The area surrounding the northern province of Idlib is home to about 2.5 million people, most of them civilians. Aid groups have warned that an offensive there could spell a humanitarian catastrophe.
A Sept. 17 deal between Russia and Turkey - key backers of Syria’s government and rebel forces, respectively - called for heavy weapons and Islamist militant groups to be pulled out of a roughly 13-mile-wide buffer zone.
But as the deadline passed, monitoring groups said that although a bloc of Turkeybacked rebels had withdrawn their weapons, the province’s most extreme militants were still there.
“We value the efforts of all those striving - at home and abroad - to protect the liberated area and prevent its invasion and the perpetration of massacres in it,” the al-qaedalinked Hayat Tahrir al-sham, or HTS, said in a statement late Sunday.
“But we warn at the same time against the trickery of the Russian occupier or having faith in its intentions,” it added.
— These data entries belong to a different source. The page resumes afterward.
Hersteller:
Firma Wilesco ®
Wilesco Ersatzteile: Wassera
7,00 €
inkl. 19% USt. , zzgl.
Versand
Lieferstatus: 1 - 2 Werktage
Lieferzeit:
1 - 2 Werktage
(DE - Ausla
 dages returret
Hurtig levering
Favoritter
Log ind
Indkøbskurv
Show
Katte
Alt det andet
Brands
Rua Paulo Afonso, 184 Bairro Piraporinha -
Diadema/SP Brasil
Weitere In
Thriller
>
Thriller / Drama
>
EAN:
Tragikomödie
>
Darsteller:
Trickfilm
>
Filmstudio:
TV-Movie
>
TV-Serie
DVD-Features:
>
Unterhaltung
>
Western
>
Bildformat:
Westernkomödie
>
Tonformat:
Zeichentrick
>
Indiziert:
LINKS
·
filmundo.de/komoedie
The militant group also said it “would not forget” the foreign fighters who came to assist it.
Analysts interpreted the statement as a sign that HTS - whose reluctance to withdraw could throw up one of the biggest obstacles to the deal - would grudgingly comply.
“HTS’S statement seems to amount to a tacit acceptance of the [agreement’s] terms, even as HTS rejects more far-reaching concessions like renouncing armed struggle and voices its distrust of the deal’s Russian co-sponsor,” said Sam Heller, senior analyst on nonstate armed groups for the International Crisis Group.
The stakes are high. President Bashar Assad’s government routinely emphasizes its desire to control every inch of Syria, seven years into a war that tore more than a third of the country from its grasp.
In the event that the Turkish-russian deal breaks down, the Syrian military could yet launch a grinding offensive to uproot extremists from Idlib.
“Over and over again, similar deals have simply ended in a bloodbath,” Wouter Schaap, Syria country director for the CARE International aid organization, said last week. “Civilians caught in this standoff must be spared at all costs.”
Russian officials have indicated that they view the deadline as flexible, with the militants’ failure to withdraw unlikely to meet with immediate violence. “The quality of that work is far more important. We strongly support our Turkish partners’ efforts,” Russian Foreign Minister Sergei Lavrov said Wednesday.